God is the intellectual icing (or the wrapper) for an instinctive notion that humans are important, more important than any other species. i guess that there are other ways of wrapping the instinc besides just the concept of God.

you could create a fake world for a person to live in that incourages him to do one thin well, then use him for certain tasks.

the ability to not think about things is really important (the power of the unconcious mind), it's something that iq tests probably don't measure well

they should teach the language of math in preschool, not arithmetic

some teachers want people to come to class to satisfy their own ego they just need an audience

december

whether or not the creation operation is transitive is important. god creates man, man creates sin, so god creates sin (if it is transitive)
or
person A shoots gun, gun kills person B, does that imply person A kills person B

truth is not beauty, truth is that which preserves the human species

stem cells
humans value the life of little babies so much because babies take so long to replace and comsume so many resources. embrios aren't like that. you shouldn't associate an emotion intended for babies with embrios.

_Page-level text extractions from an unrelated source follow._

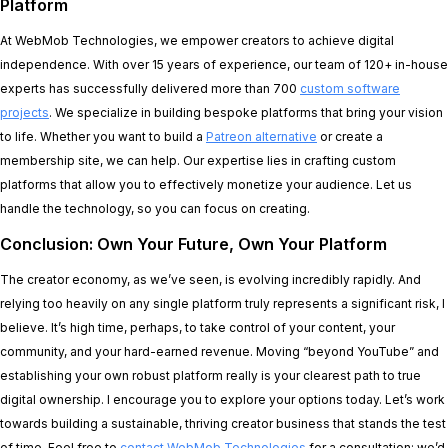
Platform
At WebMob Technologies, we empower creators to achieve digital
independence. With over 15 years of experience, our team of 120+ in-house
experts has successfully delivered more than 700
custom software
projects
. We specialize in building bespoke platforms that bring your vision
to life. Whether you want to build a
Patreon alternative
or create a
membership site, we can help. Our expertise lies in crafting custom
platforms that allow you to effectively monetize your audience. Let us
handle the technology, so you can focus on creating.
Conclusion: Own Your Future, Own Your Platform
The creator economy, as we’ve seen, is evolving incredibly rapidly. And
relying too heavily on any single platform truly represents a significant risk, I
believe. It’s high time, perhaps, to take control of your content, your
community, and your hard-earned revenue. Moving “beyond YouTube” and
establishing your own robust platform really is your clearest path to true
digital ownership. I encourage you to explore your options today. Let’s work
towards building a sustainable, thriving creator business that stands the test
of time. Feel free to
contact WebMob Technologies
for a consultation; we’d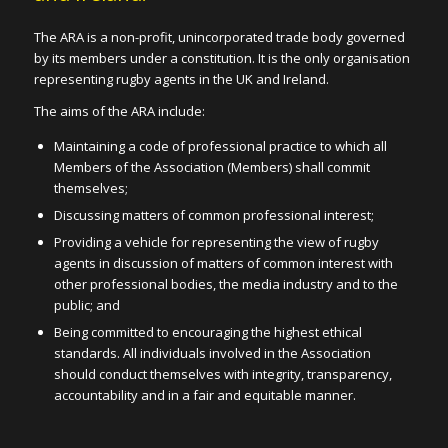
The ARA is a non-profit, unincorporated trade body governed
by its members under a constitution. It is the only organisation
representing rugby agents in the UK and Ireland.
The aims of the ARA include:
Maintaining a code of professional practice to which all
Members of the Association (Members) shall commit
themselves;
Discussing matters of common professional interest;
Providing a vehicle for representing the view of rugby
agents in discussion of matters of common interest with
other professional bodies, the media industry and to the
public; and
Being committed to encouraging the highest ethical
standards. All individuals involved in the Association
should conduct themselves with integrity, transparency,
accountability and in a fair and equitable manner.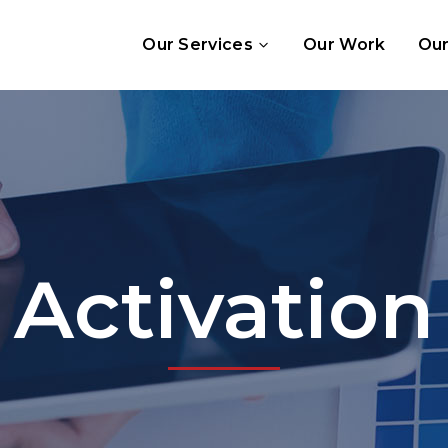
Our Services
Our Work
Our
Activation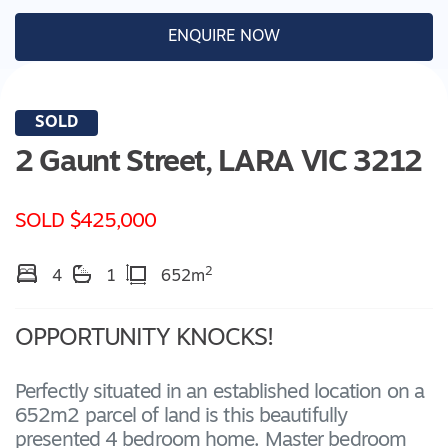
ENQUIRE NOW
SOLD
2 Gaunt Street,
LARA
VIC
3212
SOLD $425,000
2
4
1
652m
OPPORTUNITY KNOCKS!
Perfectly situated in an established location on a
652m2 parcel of land is this beautifully
presented 4 bedroom home. Master bedroom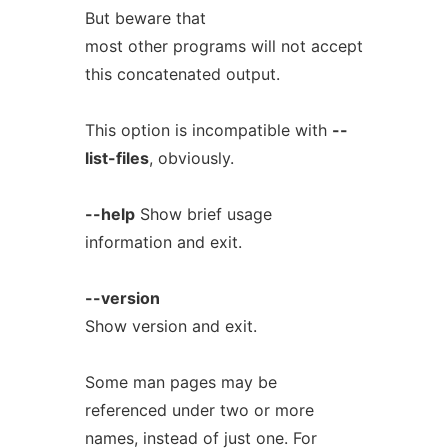
But beware that
most other programs will not accept
this concatenated output.
This option is incompatible with
--
list-files
, obviously.
--help
Show brief usage
information and exit.
--version
Show version and exit.
Some man pages may be
referenced under two or more
names, instead of just one. For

you can predict the behavior of a system, but I think you need to stop interacting with it to do so (consider the movie pi and the stock market, and quantum physics) maybe if you could predict your own interaction, that would help, but i don't think there would be any reason to measure if you could

jan

need a computer program that can simulate all laws of physics, then feed it a zygote, all of the molecular data, and let it build a full human, then study the simulated human

the white civilization's society evolved very quickly whether their actual bodies did or not, even if natives and africans and such were stonger, faster, and smarter than the average white man they lost the wars because they did not develop a complex society fast enough. (the power of the european societies probably came from size, brute force, there are more skilled people to do things in a huge population and more specialization) the human population is being selectively bread to work as a society, not neccesary as individuals. size matters. the size of an oraganized society greatly affects its strength. the Native Americans had tribes and the Europeans had nations.

there are assumptions and there is experimental physics, that's all.

we derive pretty much everything from axioms but, we try to model the physical world and it doesn't care about axioms at all. it may not even follow any.

the useful religion would allow for upgrades and modifications. it would be a set of rules that help you get through life, but never a burden. (well it might be a burden if you have to do something annoying to get a desired result, but the point is that you get the desired result, and if you don't get the desired result the burden is not justified.

as andrea said, an arbitrary set of physics would give you "wonderland"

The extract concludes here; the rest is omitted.